▶ [What you are asked to do]: Leave the images out, and otherwise write out each entry exactly.

Document layout analysis data:
****************************************

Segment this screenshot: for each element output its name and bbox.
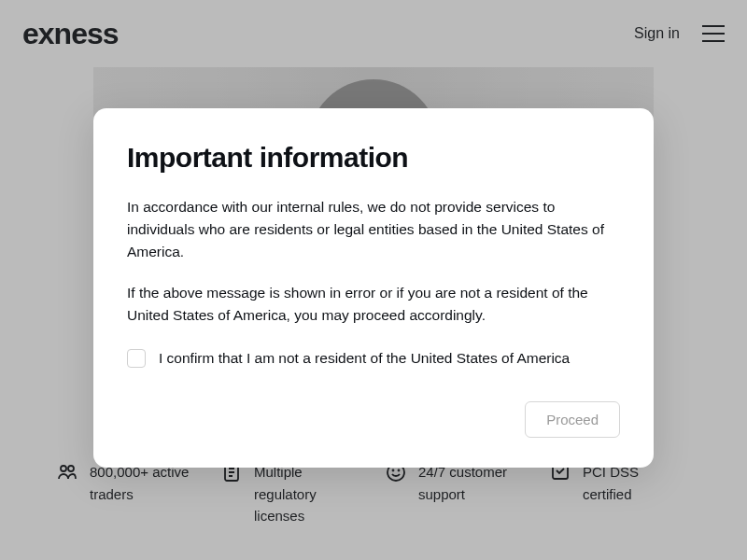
proceed-button[interactable]: Proceed — [525, 401, 620, 438]
modal-footer: Proceed — [127, 401, 620, 438]
confirm-checkbox-label[interactable]: I confirm that I am not a resident of th… — [159, 350, 570, 367]
confirm-checkbox[interactable] — [127, 349, 146, 368]
modal-title: Important information — [127, 142, 620, 174]
modal-paragraph: If the above message is shown in error o… — [127, 282, 620, 327]
modal-paragraph: In accordance with our internal rules, w… — [127, 196, 620, 263]
confirm-checkbox-row: I confirm that I am not a resident of th… — [127, 349, 620, 368]
important-information-modal: Important information In accordance with… — [93, 108, 654, 468]
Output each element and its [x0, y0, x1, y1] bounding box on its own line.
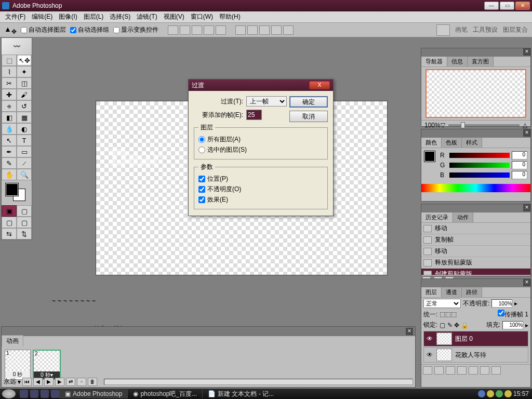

****************************************

▶ [Answer below]:
Segment this screenshot: for each element output its name and bbox.
proceed-button[interactable]: Proceed — [525, 401, 620, 438]
modal-footer: Proceed — [127, 401, 620, 438]
confirm-checkbox-label[interactable]: I confirm that I am not a resident of th… — [159, 350, 570, 367]
confirm-checkbox[interactable] — [127, 349, 146, 368]
modal-title: Important information — [127, 142, 620, 174]
modal-paragraph: If the above message is shown in error o… — [127, 282, 620, 327]
modal-paragraph: In accordance with our internal rules, w… — [127, 196, 620, 263]
confirm-checkbox-row: I confirm that I am not a resident of th… — [127, 349, 620, 368]
important-information-modal: Important information In accordance with… — [93, 108, 654, 468]
Output each element and its [x0, y0, x1, y1] bounding box on its own line.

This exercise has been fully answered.